QLDB provides queryable views of your data committed to the journal. Once a transaction has been successfully committed, QLDB projects the data into user defined tables. These views are maintained in real time, and are eventually consistent.

There are 3 different ways of querying data held in QLDB:

  • User - the latest non-deleted revision of your application-defined data
  • Committed - the latest non-deleted revision of your application-defined data along with the system-generated metadata
  • History - the entire revision history of your data that returns both the application-defined data and the metadata can be queried using the History function

At any point in time, the entire content of the journal can be exported for a variety of purposes such as analytics, auditing, verification, backup, and exporting to other systems. Within the export are data objects for every block in the journal. These contain transaction metadata along with entries that represent the document revisions that were committed in the transaction and the PartiQL statements that committed them.

QLDB also builds a continuously-updated Merkle tree of the journal blocks. At any point in time, a digest can be requested, which represents the root of the Merkle tree. This uniquely represents the entire history of document revisions at this time. These digests can also be published wider, to allow third parties to carry out the same integrity proofs.

Database Freedom

Werner Vogels wrote a blog post that ‘a one size fits all database doesn't fit anyone’. One of the reasons AWS built DynamoDB was that the traditional relational database being used for Amazon.com couldn't meet the required availability, scalability or performance needs. They found that 70% of operations were key-value lookups, which used a primary key and returned a single row. This type of access pattern was better suited to a different type of database.
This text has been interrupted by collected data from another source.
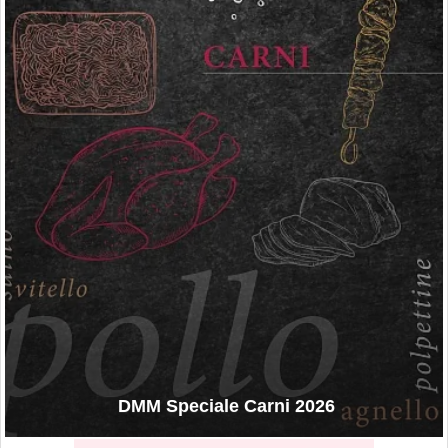
DMM Speciale Carni 2026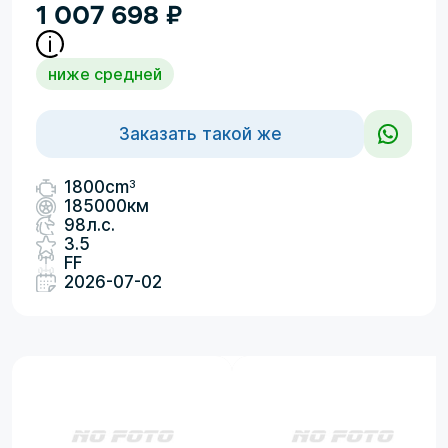
1 007 698
₽
ниже средней
Заказать такой же
3
1800cm
185000км
98л.с.
3.5
FF
2026-07-02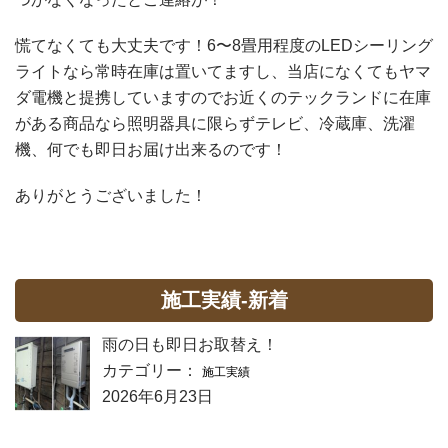
慌てなくても大丈夫です！6〜8畳用程度のLEDシーリング
ライトなら常時在庫は置いてますし、当店になくてもヤマ
ダ電機と提携していますのでお近くのテックランドに在庫
がある商品なら照明器具に限らずテレビ、冷蔵庫、洗濯
機、何でも即日お届け出来るのです！
ありがとうございました！
施工実績-新着
雨の日も即日お取替え！
カテゴリー：
施工実績
2026年6月23日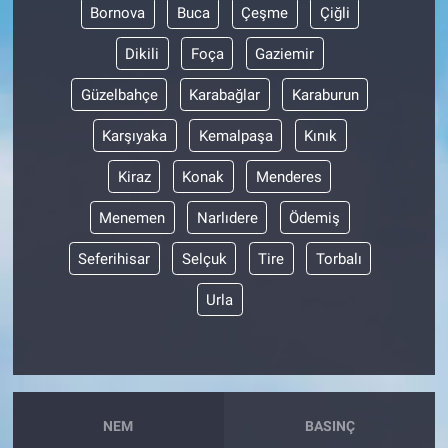
Bornova
Buca
Çeşme
Çiğli
Dikili
Foça
Gaziemir
Güzelbahçe
Karabağlar
Karaburun
Karşıyaka
Kemalpaşa
Kınık
Kiraz
Konak
Menderes
Menemen
Narlıdere
Ödemiş
Seferihisar
Selçuk
Tire
Torbalı
Urla
NEM
BASINÇ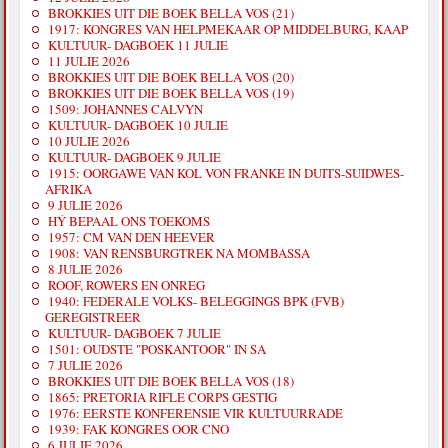
BROKKIES UIT DIE BOEK BELLA VOS (21)
1917: KONGRES VAN HELPMEKAAR OP MIDDELBURG, KAAP
KULTUUR- DAGBOEK 11 JULIE
11 JULIE 2026
BROKKIES UIT DIE BOEK BELLA VOS (20)
BROKKIES UIT DIE BOEK BELLA VOS (19)
1509: JOHANNES CALVYN
KULTUUR- DAGBOEK 10 JULIE
10 JULIE 2026
KULTUUR- DAGBOEK 9 JULIE
1915: OORGAWE VAN KOL VON FRANKE IN DUITS-SUIDWES-
AFRIKA
9 JULIE 2026
HÝ BEPAAL ONS TOEKOMS
1957: CM VAN DEN HEEVER
1908: VAN RENSBURGTREK NA MOMBASSA
8 JULIE 2026
ROOF, ROWERS EN ONREG
1940: FEDERALE VOLKS- BELEGGINGS BPK (FVB)
GEREGISTREER
KULTUUR- DAGBOEK 7 JULIE
1501: OUDSTE "POSKANTOOR" IN SA
7 JULIE 2026
BROKKIES UIT DIE BOEK BELLA VOS (18)
1865: PRETORIA RIFLE CORPS GESTIG
1976: EERSTE KONFERENSIE VIR KULTUURRADE
1939: FAK KONGRES OOR CNO
6 JULIE 2026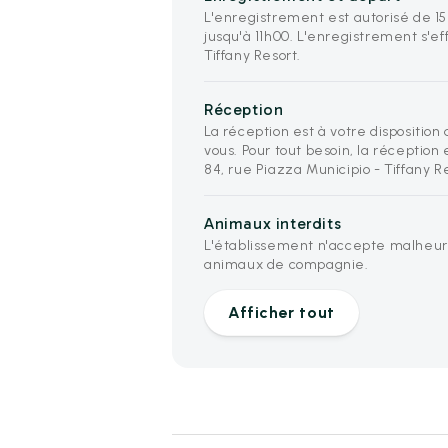
L'enregistrement est autorisé de 1
jusqu'à 11h00. L'enregistrement s'ef
Tiffany Resort.
Réception
La réception est à votre disposition
vous. Pour tout besoin, la réception 
84, rue Piazza Municipio - Tiffany R
Animaux interdits
L'établissement n'accepte malheu
animaux de compagnie.
Afficher tout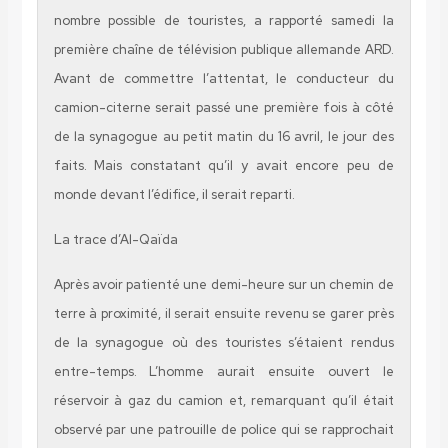
nombre possible de touristes, a rapporté samedi la
première chaîne de télévision publique allemande ARD.
Avant de commettre l’attentat, le conducteur du
camion-citerne serait passé une première fois à côté
de la synagogue au petit matin du 16 avril, le jour des
faits. Mais constatant qu’il y avait encore peu de
monde devant l’édifice, il serait reparti.
La trace d’Al-Qaïda
Après avoir patienté une demi-heure sur un chemin de
terre à proximité, il serait ensuite revenu se garer près
de la synagogue où des touristes s’étaient rendus
entre-temps. L’homme aurait ensuite ouvert le
réservoir à gaz du camion et, remarquant qu’il était
observé par une patrouille de police qui se rapprochait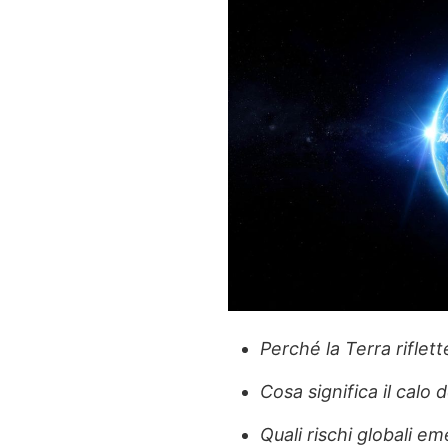
Perché la Terra rifle
Cosa significa il calo d
Quali rischi globali e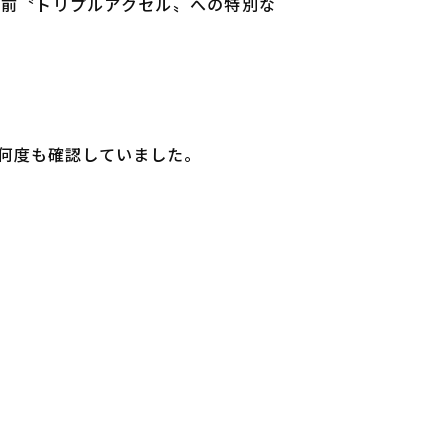
以前〝トリプルアクセル〟への特別な
何度も確認していました。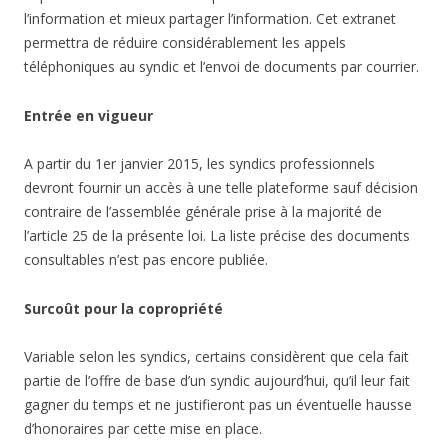
l’information et mieux partager l’information. Cet extranet
permettra de réduire considérablement les appels
téléphoniques au syndic et l’envoi de documents par courrier.
Entrée en vigueur
A partir du 1er janvier 2015, les syndics professionnels
devront fournir un accès à une telle plateforme sauf décision
contraire de l’assemblée générale prise à la majorité de
l’article 25 de la présente loi. La liste précise des documents
consultables n’est pas encore publiée.
Surcoût pour la copropriété
Variable selon les syndics, certains considèrent que cela fait
partie de l’offre de base d’un syndic aujourd’hui, qu’il leur fait
gagner du temps et ne justifieront pas un éventuelle hausse
d’honoraires par cette mise en place.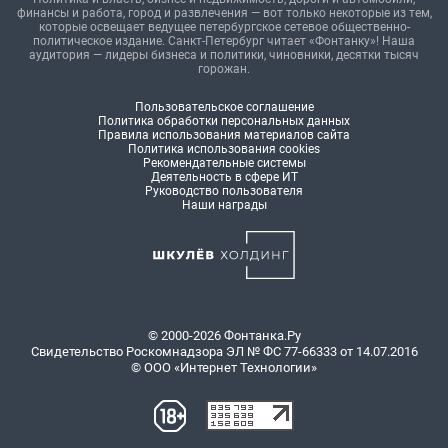
финансы и работа, город и развлечения — вот только некоторые из тем,
которые освещает ведущее петербургское сетевое общественно-
политическое издание. Санкт-Петербург читает «Фонтанку»! Наша
аудитория — лидеры бизнеса и политики, чиновники, десятки тысяч
горожан.
Пользовательское соглашение
Политика обработки персональных данных
Правила использования материалов сайта
Политика использования cookies
Рекомендательные системы
Деятельность в сфере ИТ
Руководство пользователя
Наши награды
© 2000-2026 Фонтанка.Ру
Свидетельство Роскомнадзора ЭЛ № ФС 77-66333 от 14.07.2016
© ООО «Интернет Технологии»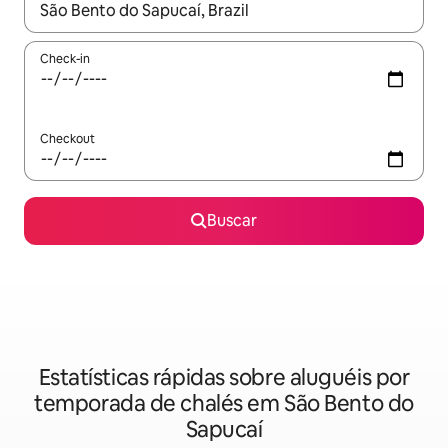
Quando os resultados estiverem disponíveis, explore-os usando
Check-in
Checkout
Buscar
Estatísticas rápidas sobre aluguéis por
temporada de chalés em São Bento do
Sapucaí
Today, QLDB forms part of a family of purpose-built databases offered by AWS:

Database Freedom

In his book ‘Designing Data-Intensive Applications’, Martin Kleppman noted many forces driving the adoption of a new breed of databases, including:

  • A need for greater scalability than relational databases can easily achieve, including very large datasets or very high write throughput
  • A widespread preference for free and open source software over commercial database products
  • Specialized query operations that are not well supported by the relational model
  • Frustration with the restrictiveness of relational schemas, and a desire for a more dynamic and expressive data model

All of this means that the best choice of technology for one use, may well be different from the best choice for another.

QLDB is firmly positioned to support systems of record, which can benefit from the immutability and completeness of the record, and the cryptographic verification that can be applied. It's new streaming feature enables changes to the data captured in the journal to be streamed out, which can be linked in to other purpose built databases to get the best of all worlds.